# Striped bass???



## twinsx2 (Jan 9, 2011)

Can you feed a dog fresh striped bass from the Chesapeake?


----------



## Tobi (Mar 18, 2011)

Generally the only fish you DON'T want to feed fresh is Pacific Northwest Fish, you could be safe and freeze it for 2 weeks but I personally would feed it fresh from around there.


----------



## CavePaws (Jan 25, 2011)

I'd feed it!


----------



## Northwoods10 (Nov 22, 2010)

Yup!! 

I'd freeze it for a few weeks first and check it out for hooks beforehand. Did you catch it yourself?


----------



## twinsx2 (Jan 9, 2011)

My husband caught two trophy size and filleted them, but there is still tons of meat plus the head (probably 3-4 lbs each) left after he cut the good stuff off for us. My GSMD has only eaten canned fish so I thought I'd give this a try but wasn't sure it was safe for her to eat. Free raw meat isn't something we come across very often! Thanks for all the responses. We will give it a whirl tomorrow and see how it goes! Oh...no hooks. He checked first!


----------



## sassymaxmom (Dec 7, 2008)

There are a couple other cautions with fish. Mercury is a biggie. Your fish probably have more than is safe to feed in goodly amounts often. I put Max's weight in the calculator and feeding one whole meal a week wouldn't be a good idea for him. I probably would go ahead and use it, just not as the omega 3 source for a whole week.
Sea Turtle Restoration Project : Got Mercury?
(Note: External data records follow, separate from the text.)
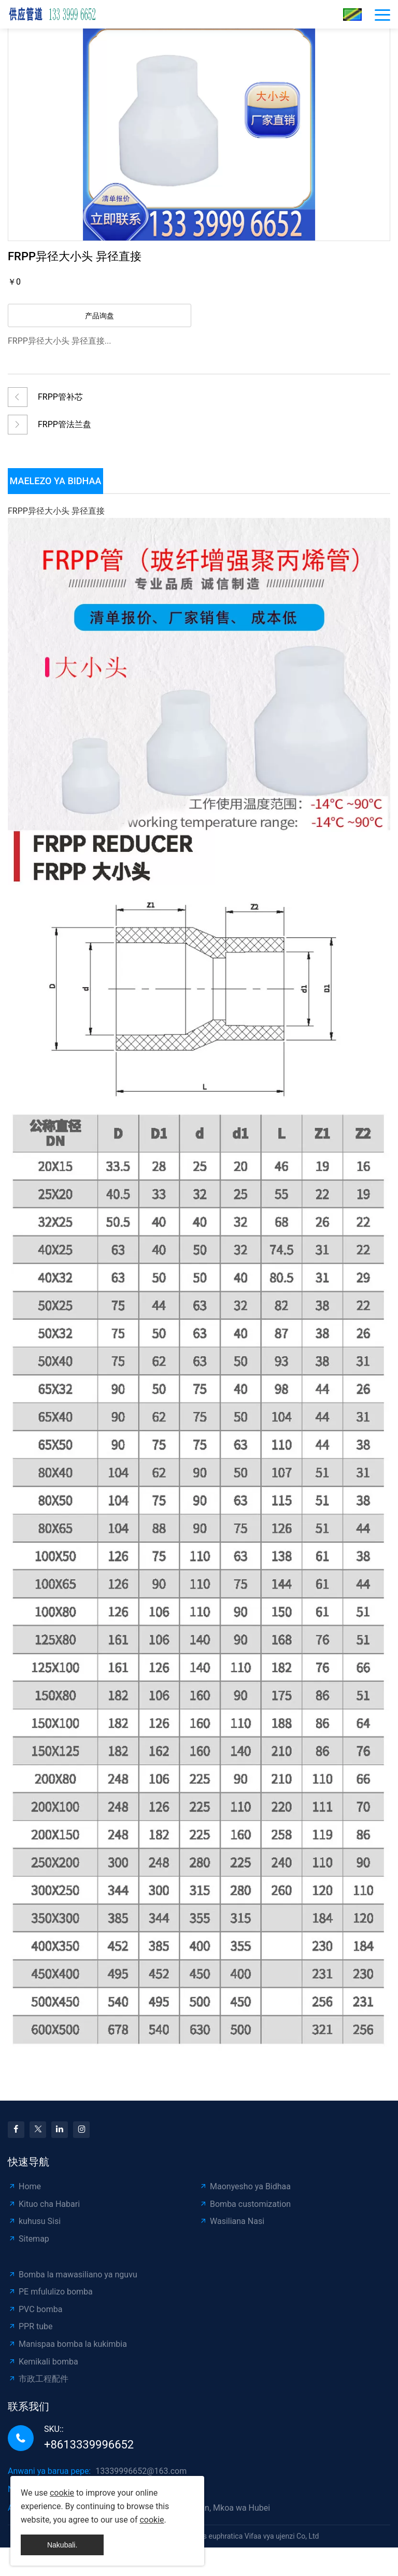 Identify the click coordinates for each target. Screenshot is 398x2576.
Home (24, 2186)
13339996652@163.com (141, 2471)
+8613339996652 (89, 2444)
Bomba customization (245, 2204)
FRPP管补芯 (60, 397)
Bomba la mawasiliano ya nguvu (72, 2274)
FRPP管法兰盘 (64, 424)
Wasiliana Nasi (231, 2221)
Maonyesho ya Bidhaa (245, 2186)
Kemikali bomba (43, 2362)
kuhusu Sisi (34, 2221)
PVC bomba (35, 2309)
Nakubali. (62, 2545)
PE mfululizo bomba (50, 2292)
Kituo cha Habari (44, 2204)
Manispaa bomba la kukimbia (67, 2344)
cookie (62, 2493)
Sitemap (28, 2239)
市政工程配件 (38, 2379)
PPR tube (30, 2326) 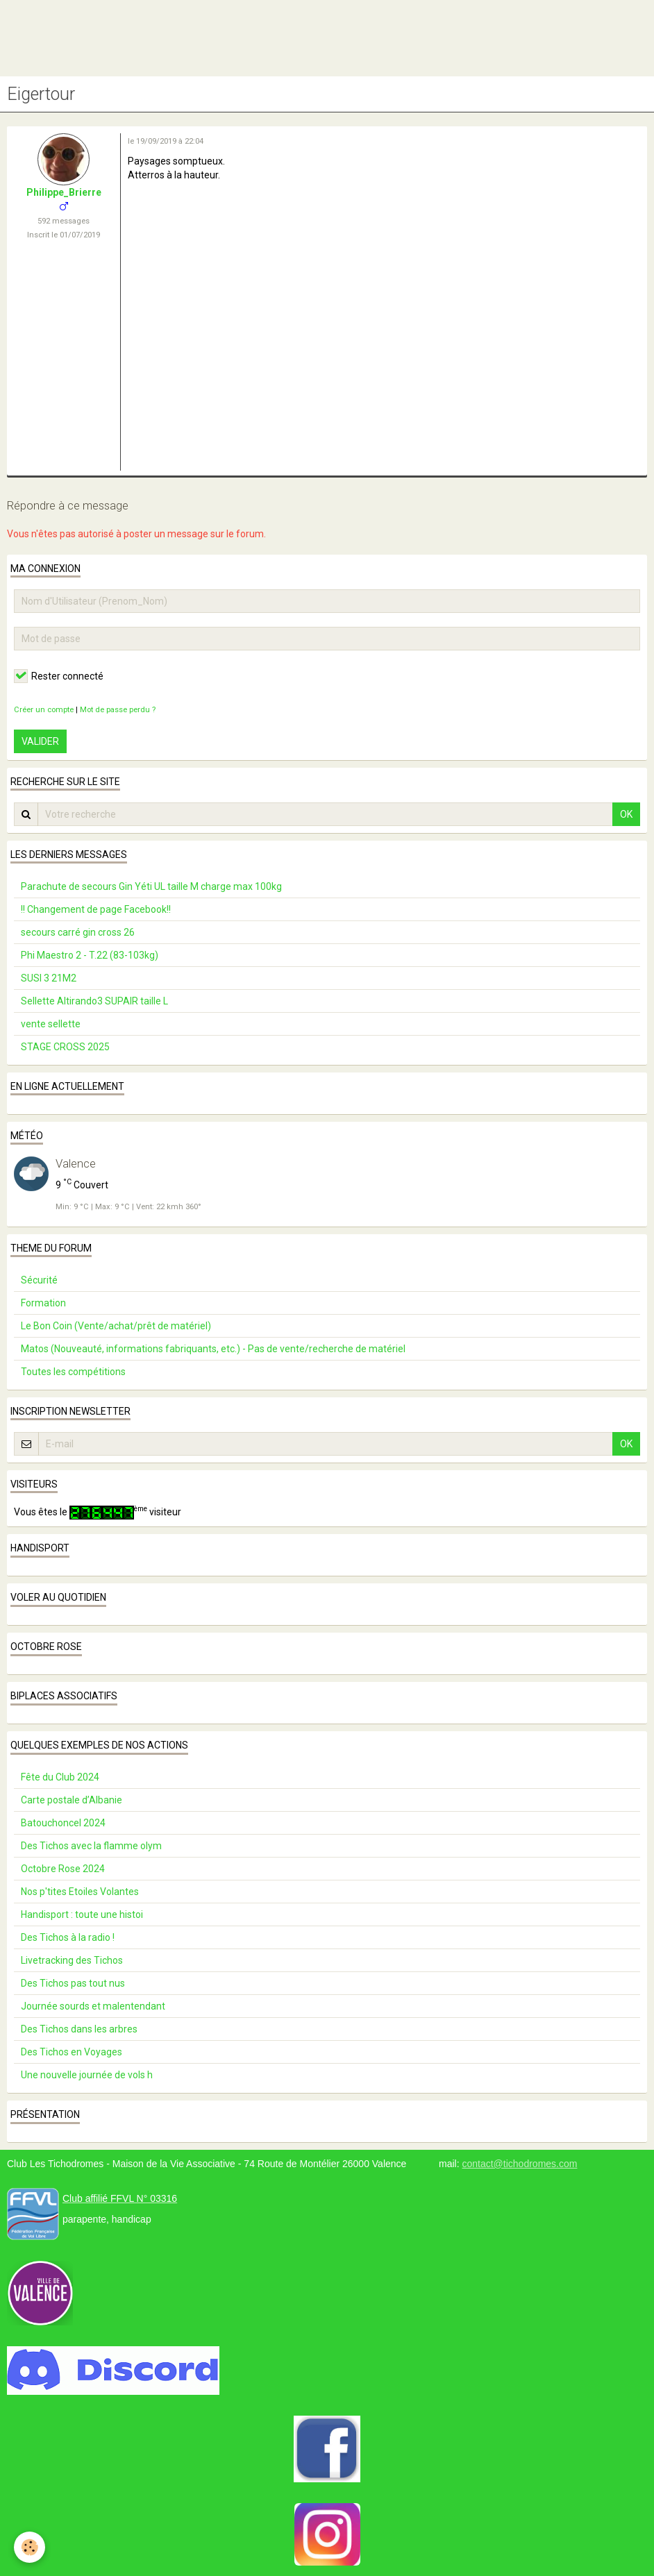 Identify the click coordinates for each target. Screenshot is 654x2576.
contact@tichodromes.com (519, 2163)
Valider (40, 741)
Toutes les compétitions (73, 1371)
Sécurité (39, 1280)
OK (626, 814)
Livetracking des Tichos (72, 1960)
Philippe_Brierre (63, 192)
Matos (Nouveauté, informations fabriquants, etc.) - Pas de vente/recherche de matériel (213, 1348)
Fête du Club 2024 (60, 1777)
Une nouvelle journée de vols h (87, 2074)
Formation (43, 1302)
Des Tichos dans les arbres (79, 2029)
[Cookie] (29, 2547)
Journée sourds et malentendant (93, 2006)
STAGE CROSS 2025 (65, 1046)
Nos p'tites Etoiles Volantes (80, 1891)
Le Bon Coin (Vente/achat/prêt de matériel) (116, 1325)
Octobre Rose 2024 (63, 1868)
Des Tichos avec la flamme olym (91, 1845)
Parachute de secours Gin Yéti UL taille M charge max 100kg (151, 886)
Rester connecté (58, 676)
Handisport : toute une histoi (82, 1914)
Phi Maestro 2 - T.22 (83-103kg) (89, 955)
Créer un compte (44, 709)
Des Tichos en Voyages (71, 2051)
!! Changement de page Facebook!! (96, 909)
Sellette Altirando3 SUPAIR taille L (94, 1001)
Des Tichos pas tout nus (73, 1983)
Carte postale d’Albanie (71, 1799)
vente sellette (51, 1023)
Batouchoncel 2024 (63, 1822)
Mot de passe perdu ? (118, 709)
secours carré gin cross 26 (78, 932)
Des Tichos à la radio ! (68, 1937)
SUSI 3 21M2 (48, 978)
I am sure the fish is fresh and was handled properly so the problem with slightly overripe fish called scromboid poisoning isn't an issue, just be aware. The very slight overripeness can cause a severe allergic reaction and some fish are more likely to cause it than others. 

If you fed only fish for an extended period of time you might cause beriberi. Some fish contain an enyzme that destroys thiamine. I figure sardines aren't exactly a natural food for dogs anyway so feed them but not on days he gets pork which has a lot of thiamine.


----------